START Exercise data
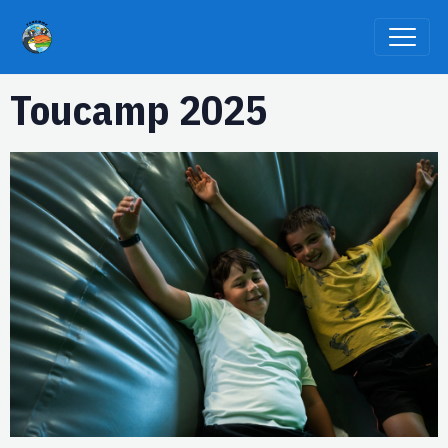
Toucamp 2025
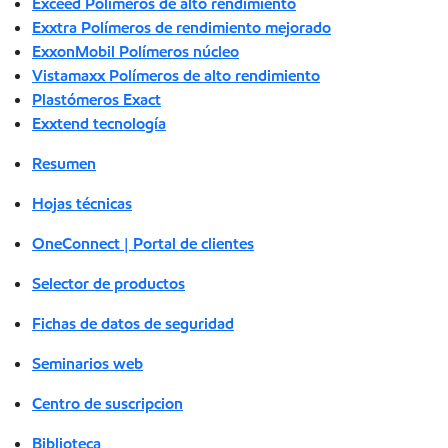
Exceed Polímeros de alto rendimiento
Exxtra Polímeros de rendimiento mejorado
ExxonMobil Polímeros núcleo
Vistamaxx Polímeros de alto rendimiento
Plastómeros Exact
Exxtend tecnología
Resumen
Hojas técnicas
OneConnect | Portal de clientes
Selector de productos
Fichas de datos de seguridad
Seminarios web
Centro de suscripcion
Biblioteca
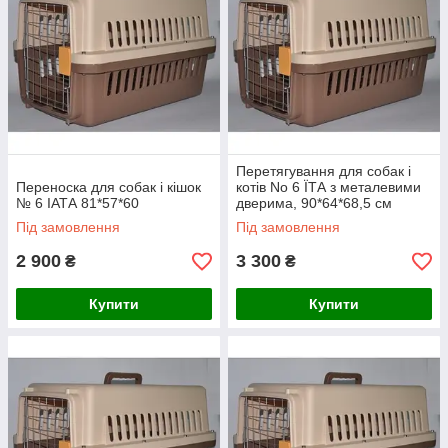
Перетягування для собак і
Переноска для собак і кішок
котів No 6 ЇТА з металевими
№ 6 ІАТА 81*57*60
дверима, 90*64*68,5 см
Під замовлення
Під замовлення
2 900
3 300
₴
₴
Купити
Купити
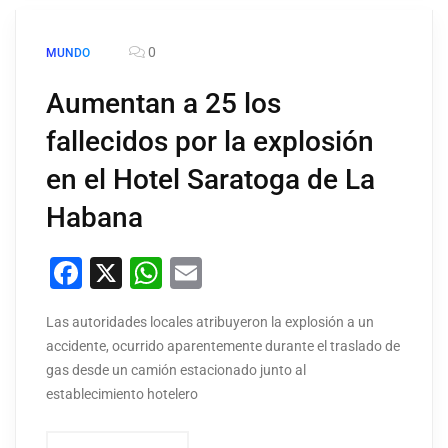
0
MUNDO
Aumentan a 25 los
fallecidos por la explosión
en el Hotel Saratoga de La
Habana
Facebook
X
WhatsApp
Email
Las autoridades locales atribuyeron la explosión a un
accidente, ocurrido aparentemente durante el traslado de
gas desde un camión estacionado junto al
establecimiento hotelero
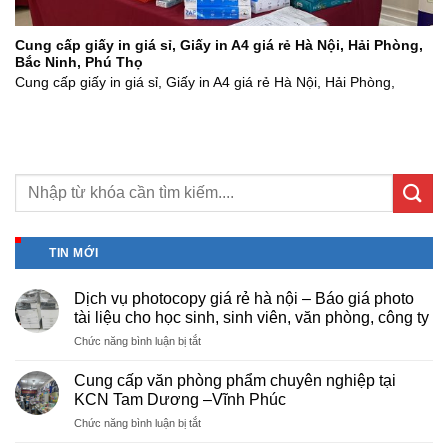
Cung cấp giấy in giá sỉ, Giấy in A4 giá rẻ Hà Nội, Hải Phòng,
Bắc Ninh, Phú Thọ
Cung cấp giấy in giá sỉ, Giấy in A4 giá rẻ Hà Nội, Hải Phòng,
TIN MỚI
Dịch vụ photocopy giá rẻ hà nội – Báo giá photo
tài liệu cho học sinh, sinh viên, văn phòng, công ty
ở
Chức năng bình luận bị tắt
Dịch
vụ
Cung cấp văn phòng phẩm chuyên nghiệp tại
photocopy
KCN Tam Dương –Vĩnh Phúc
giá
ở
Chức năng bình luận bị tắt
rẻ
Cung
hà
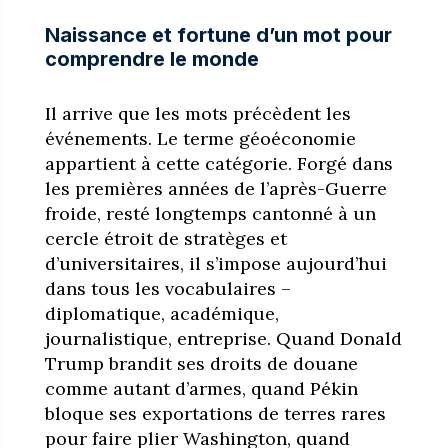
Naissance et fortune d’un mot pour
comprendre le monde
Il arrive que les mots précèdent les
événements. Le terme géoéconomie
appartient à cette catégorie. Forgé dans
les premières années de l’après-Guerre
froide, resté longtemps cantonné à un
cercle étroit de stratèges et
d’universitaires, il s’impose aujourd’hui
dans tous les vocabulaires –
diplomatique, académique,
journalistique, entreprise. Quand Donald
Trump brandit ses droits de douane
comme autant d’armes, quand Pékin
bloque ses exportations de terres rares
pour faire plier Washington, quand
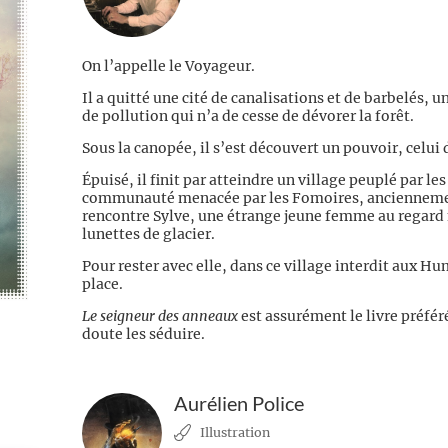
On l’appelle le Voyageur.
Il a quitté une cité de canalisations et de barbelés,
de pollution qui n’a de cesse de dévorer la forêt.
Sous la canopée, il s’est découvert un pouvoir, celui 
Épuisé, il finit par atteindre un village peuplé par l
communauté menacée par les Fomoires, anciennement
rencontre Sylve, une étrange jeune femme au regar
lunettes de glacier.
Pour rester avec elle, dans ce village interdit aux H
place.
Le seigneur des anneaux
est assurément le livre préfér
doute les séduire.
Aurélien Police
Illustration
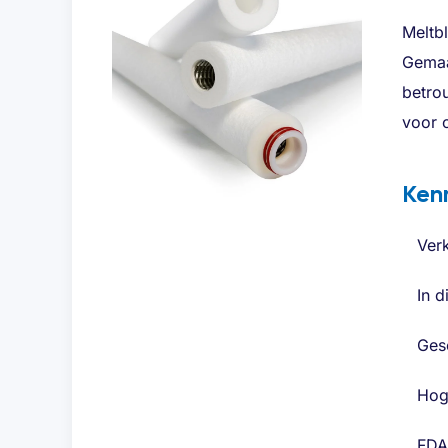
Meltbl
Gemaa
betro
voor o
Ken
Verk
In 
Gesc
Hog
FDA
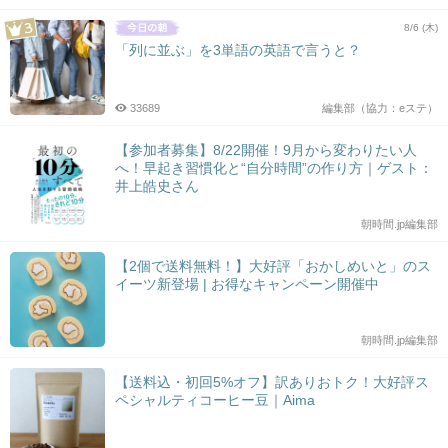
8/6 (木)
「列に並ぶ」を3単語の英語で言うと？
33689
編集部（協力：eステ）
【参加者募集】8/22開催！9月から変わりたい人
へ！早起き習慣化と“自分時間”の作り方｜ゲスト：
井上皓史さん
朝時間.jp編集部
【2個で送料無料！】大好評「おかしめいと」のス
イーツ新登場 | お得なキャンペーン開催中
朝時間.jp編集部
【送料込・初回5%オフ】訳ありおトク！大好評ス
ペシャルティコーヒー豆｜Aima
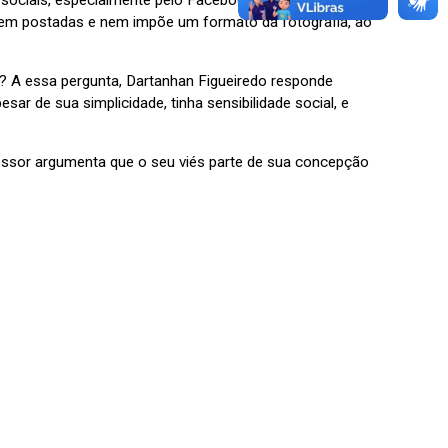
 sociais, especialmente pelo Facebook, que é uma
serem postadas e nem impõe um formato da fotografia, ao
s? A essa pergunta, Dartanhan Figueiredo responde
ar de sua simplicidade, tinha sensibilidade social, e
essor argumenta que o seu viés parte de sua concepção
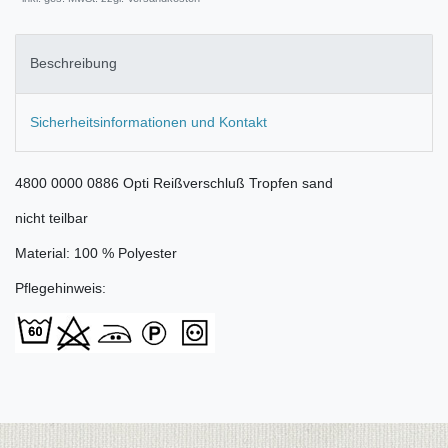
Beschreibung
Sicherheitsinformationen und Kontakt
4800 0000 0886 Opti Reißverschluß Tropfen sand
nicht teilbar
Material: 100 % Polyester
Pflegehinweis:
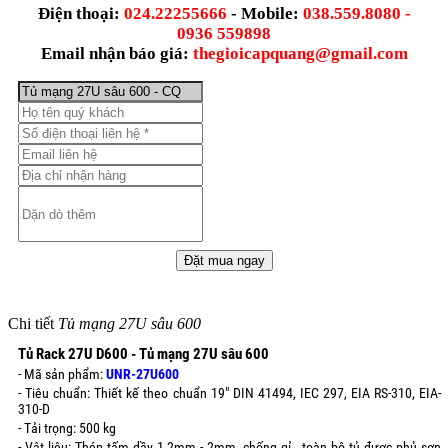
Điện thoại:
024.22255666
- Mobile:
038.559.8080 -
0936 559898
Email nhận báo giá:
thegioicapquang@gmail.com
Chi tiết
Tủ mạng 27U sâu 600
Tủ Rack 27U D600 - Tủ mạng 27U sâu 600
- Mã sản phẩm:
UNR-27U600
- Tiêu chuẩn: Thiết kế theo chuẩn 19" DIN 41494, IEC 297, EIA RS-310, EIA-
310-D
- Tải trọng: 500 kg
- Vật liệu: Thép tấm dầy 1,2mm - 2mm, chống gỉ , toàn bộ tủ được phủ sơn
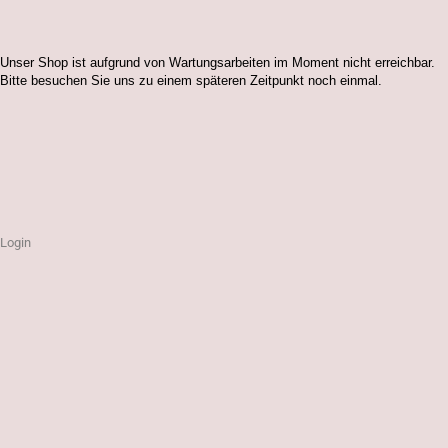
Unser Shop ist aufgrund von Wartungsarbeiten im Moment nicht erreichbar.
Bitte besuchen Sie uns zu einem späteren Zeitpunkt noch einmal.
Login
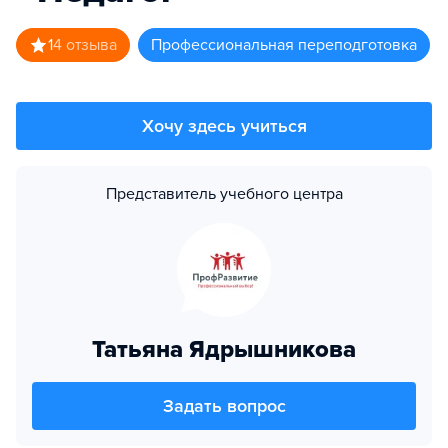
1
4
отзыва
профессиональная переподготовка
Хочу здесь учиться
Представитель учебного центра
Татьяна Ядрышникова
Задать вопрос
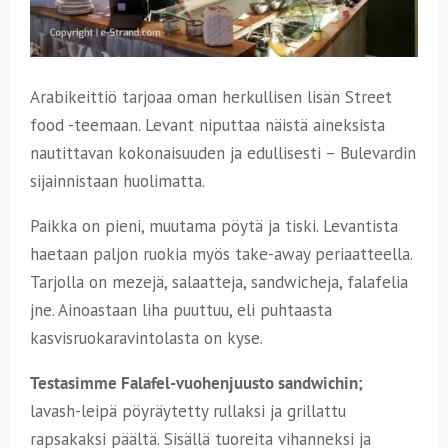
Arabikeittiö tarjoaa oman herkullisen lisän Street
food -teemaan. Levant niputtaa näistä aineksista
nautittavan kokonaisuuden ja edullisesti – Bulevardin
sijainnistaan huolimatta.
Paikka on pieni, muutama pöytä ja tiski. Levantista
haetaan paljon ruokia myös take-away periaatteella.
Tarjolla on mezejä, salaatteja, sandwicheja, falafelia
jne. Ainoastaan liha puuttuu, eli puhtaasta
kasvisruokaravintolasta on kyse.
Testasimme Falafel-vuohenjuusto sandwichin;
lavash-leipä pöyräytetty rullaksi ja grillattu
rapsakaksi päältä. Sisällä tuoreita vihanneksi ja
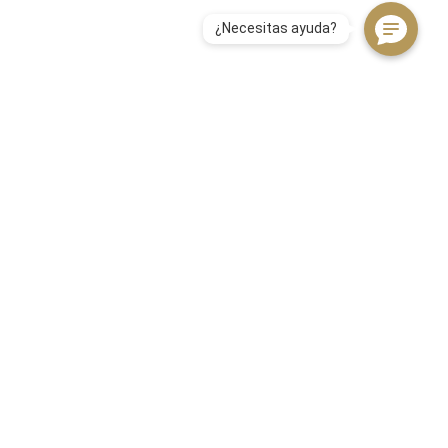
ríbete a nuestro newsletter
bre
l
NSCRIBIRME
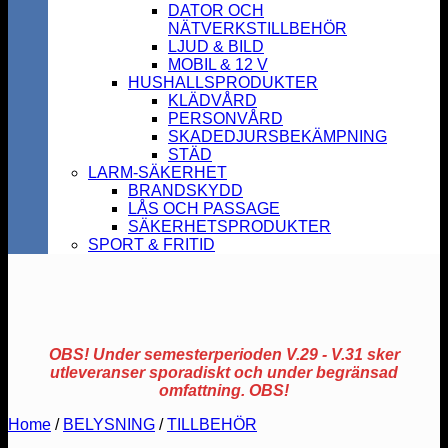
DATOR OCH
NÄTVERKSTILLBEHÖR
LJUD & BILD
MOBIL & 12 V
HUSHALLSPRODUKTER
KLÄDVÅRD
PERSONVÅRD
SKADEDJURSBEKÄMPNING
STÄD
LARM-SÄKERHET
BRANDSKYDD
LÅS OCH PASSAGE
SÄKERHETSPRODUKTER
SPORT & FRITID
OBS! Under semesterperioden V.29 - V.31 sker
utleveranser sporadiskt och under begränsad
omfattning. OBS!
Home
/
BELYSNING
/
TILLBEHÖR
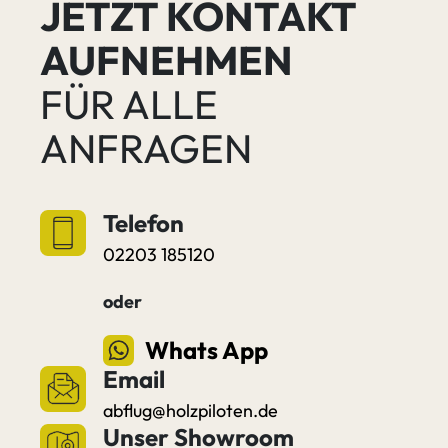
JETZT KONTAKT
AUFNEHMEN
FÜR ALLE
ANFRAGEN
Telefon
02203 185120
oder
Whats App
Email
abflug@holzpiloten.de
Unser Showroom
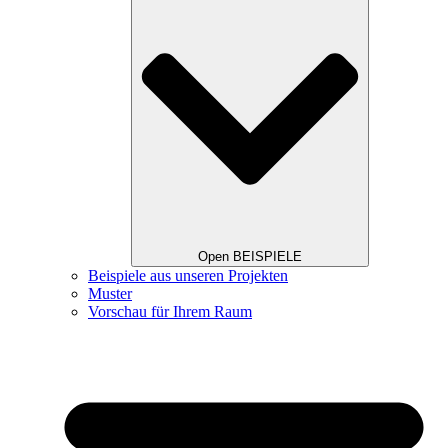
Open BEISPIELE
Beispiele aus unseren Projekten
Muster
Vorschau für Ihrem Raum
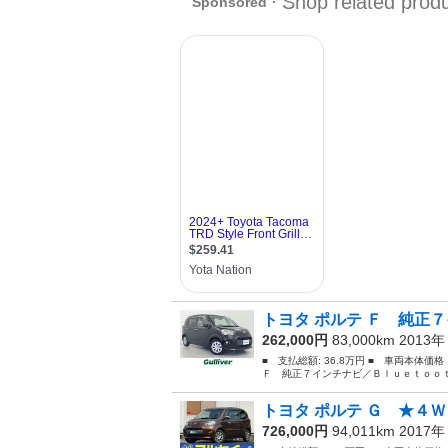
トヨタ ポルテ Ｆ 純正７
262,000円
83,000km 2013
■ 支払総額: 36.8万円 ■ 車両本体価
Ｆ 純正７インチナビ／Ｂｌｕｅｔｏｏｔ
トヨタ ポルテ Ｇ ★４Ｗ
726,000円
94,011km 2017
END Exercise data
What is required:
Take every line from the data that contains the word "Dịch".

Answer for the task:
Dịch vụ photocopy giá rẻ hà nội – Báo giá photo
Dịch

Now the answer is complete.